Investors in food and agricultural companies have been told to prepare for meat taxes as governments try to tackle the health and environmental impacts of high meat consumption.
A new analysis by the FAIRR (Farm Animal Investment Risk & Return) investor network concluded that it is becoming “increasingly probable” that the implementation of the Paris Agreement will lead some governments to tax meat in the same way many now tax sugar, carbon and tobacco.
It encouraged food companies to start using an internal ‘shadow price’ of meat to account for future costs in the same way many use internal carbon pricing.
FAIRR said the growing evidence of the meat industry’s harmful impacts on both human health and the environment made the imposition of a ‘behavioural (or sin) tax’ on meat products increasingly likely if countries are to fulfil their commitments to the Paris Agreement.
It noted that countries including Denmark and Sweden have already debated a meat tax and said that meat is on the same path that led goods such as tobacco, sugar and carbon to become the target of standalone taxes.

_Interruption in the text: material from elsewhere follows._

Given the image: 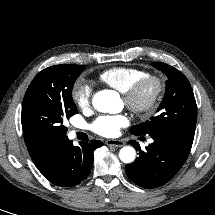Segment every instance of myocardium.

“The damage the meat industry causes to our health and environment make it very exposed to similar levies, and it is increasingly probable we’ll see meat taxes become a reality,” said Jeremy Coller, CIO of Coller Capital and founder of the FAIRR Initiative.
“If policymakers are to cover the true cost of livestock epidemics like avian flu and human epidemics like obesity, diabetes and cancer, while also tackling the twin challenges of climate change and antibiotic resistance, then a shift from subsidisation to taxation of the meat industry looks inevitable.”